Dataset records
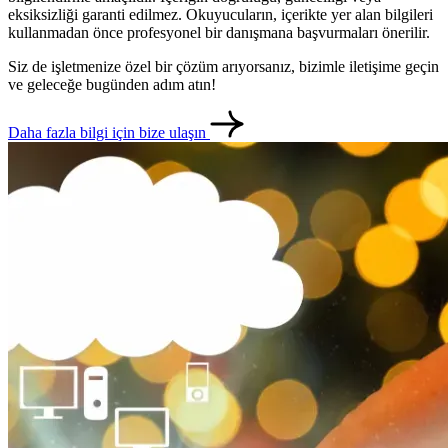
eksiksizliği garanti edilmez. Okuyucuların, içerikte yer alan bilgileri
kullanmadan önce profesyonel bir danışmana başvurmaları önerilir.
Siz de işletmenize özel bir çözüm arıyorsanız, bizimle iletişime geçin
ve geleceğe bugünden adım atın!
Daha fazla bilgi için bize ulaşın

==

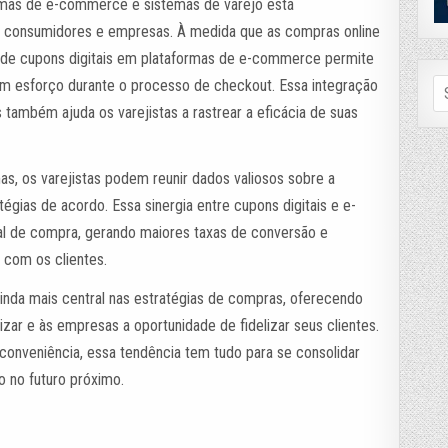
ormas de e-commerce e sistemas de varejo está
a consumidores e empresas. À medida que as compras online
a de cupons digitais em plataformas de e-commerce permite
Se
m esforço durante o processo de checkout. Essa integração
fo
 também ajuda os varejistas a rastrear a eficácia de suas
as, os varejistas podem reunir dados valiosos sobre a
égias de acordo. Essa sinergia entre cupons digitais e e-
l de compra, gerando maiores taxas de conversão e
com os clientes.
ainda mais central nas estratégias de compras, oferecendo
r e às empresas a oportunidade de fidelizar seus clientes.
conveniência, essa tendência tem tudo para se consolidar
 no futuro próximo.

--

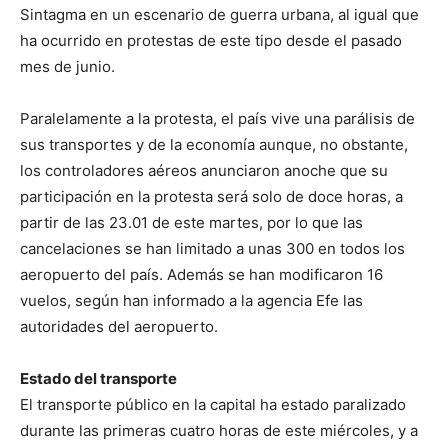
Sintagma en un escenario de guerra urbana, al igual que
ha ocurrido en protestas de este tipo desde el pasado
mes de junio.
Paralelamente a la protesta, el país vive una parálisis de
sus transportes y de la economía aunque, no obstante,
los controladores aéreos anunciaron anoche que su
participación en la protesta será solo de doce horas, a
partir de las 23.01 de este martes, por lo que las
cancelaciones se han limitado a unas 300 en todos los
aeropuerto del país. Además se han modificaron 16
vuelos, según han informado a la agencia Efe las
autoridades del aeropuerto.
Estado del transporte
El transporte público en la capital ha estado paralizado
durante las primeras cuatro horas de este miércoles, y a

Your task
Sift through the material above and copy the lines that contain the word "commerce".

Answer to the problem
ormas de e-commerce e sistemas de varejo está
a de cupons digitais em plataformas de e-commerce permite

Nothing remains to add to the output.